Evre 4a: Kanser çevre dokulara yayılmıştır ve çoğunlukla fiksedir. Kanser yakın lenf düğümlerini tutmuştur. Yakın dokularda yayılımı bulunabilir.
Prostat kanseri tedavisi için tanı ve teşhis yapıldıktan sonra hastalığa bağlı etkenler(evre, yaygınlık) ve hastanın durumu göz önünde bulundurularak planlama yapılır. Bu tedavi yöntemleri; ameliyat, radyoterapi, hormonterapi şeklinde çeşitli şekilde olabilmektedir.
Günümüzün teknolojisi ve tarama testleri sayesinde prostat kanseri erken evrelerde tespit edilebilmektedir. Henüz çevreye yayılmamış erken evre prostat kanseri tedavisinde en sık tercih edilen yöntem cerrahi tedavi olmaktadır. İhtiyaç halinde hormon terapisi ve radyoterapi ile de desteklenebilmektedir.
Prostat kanseri tedavisi, yukarıda da belirttiğimiz gibi kanserin durumu ve hastanın durumu gibi çeşitli faktörlere bağlı olarak planmakta ve yapılmaktadır, işte bu tedaviler aşağıdaki gibi olmaktadır;
Nanoknife
Nanoknife yöntemi küçük hacimli ve düşük riskli prostat kanserleri tedavisinde tercih edilmektedir. Prostat kanseri tedavisi haricinde bazı karaciğer ve pankreas tümörlerinde de güvenle kullanılabilen bir yöntemdir. Bu yöntemde 3-4 adet özel elektrot ultrason yardımı ile prostattaki tümörün çevresine yerleştirilir ve bu elektrotlar vasıtasıyla çok yüksek dozda (3000 volt – 50 amper) kısa süreli akım uygulanır. Bu uygulama ile tümör hücreleri canlılıklarını yitirir. Bu yöntemin uygulanması dokularda ısı değişikliğine neden olmadığı için sinirlere ve üretraya yakın tömürlerde de güvenle uygulanabilmektedir.

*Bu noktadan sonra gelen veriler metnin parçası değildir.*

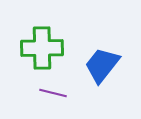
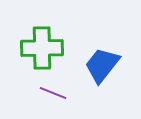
purple line: rotated 8 degrees clockwise
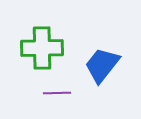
purple line: moved 4 px right; rotated 24 degrees counterclockwise
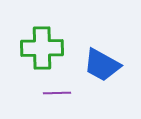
blue trapezoid: rotated 99 degrees counterclockwise
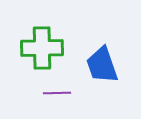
blue trapezoid: rotated 42 degrees clockwise
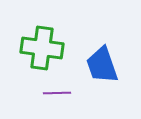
green cross: rotated 9 degrees clockwise
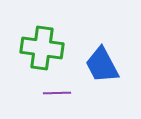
blue trapezoid: rotated 9 degrees counterclockwise
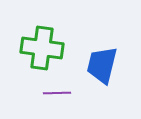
blue trapezoid: rotated 42 degrees clockwise
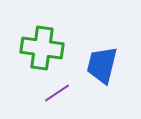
purple line: rotated 32 degrees counterclockwise
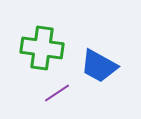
blue trapezoid: moved 3 px left, 1 px down; rotated 75 degrees counterclockwise
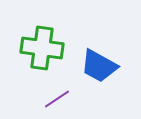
purple line: moved 6 px down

Bu yöntemde sadece prostattaki kanserli hücreler eleminize edildiği için ilerleyen zamanda prostat dokusunun başka bir yerinden kanser gelişme riski bulunmaktadır. Eğer böyle bir durum gelişmesi olursa o zaman cerrahi yada radyoterapi tedavileri tercih edilir. Bu yöntemin amacı cerrahi ya da radyoterapi gibi tedavilerin ertelenmesini sağlamak ve bu tedavilerden olası bazı yan etkilerinin de ertelenmesini sağlamaktır.
Cerrahi Tedavi – Radikal Prostatektomi
Yayılım göstermeyen prostat kanseri hastalarında tercih edilen ve prostatın cerrahi olarak çıkarılması işlemidir. Bu işleme radikal prostatektomi ameliyatı denmektedir. Bu operasyonu geçiren düşük dereceli tümöre sahip hastaların sağ kalım oranları 10 yıllık süreç boyunca %90’nın üzerindedir. Ayrıca prostat çıkarılması sırasında idrar tutmaya yarayan yapılara ve sinirlere zarar verilmemesi oldukça önemlidir.
Robotik Cerrahi – Robotik Prostat Ameliyatı
Robotik cerrahi olarak isimlendirilen kapalı (laparoskopik) ameliyatın “da Vinci” ismi verilen robot ile 3 boyutlu görüntüleme altında gerçekleştirilme işlemidir. Robotik cerrahi isminden ilk olarak ameliyatı bir robotun yapacağı düşünülse de burada operasyonu gerçekleştiren cerrahın ta kendisidir.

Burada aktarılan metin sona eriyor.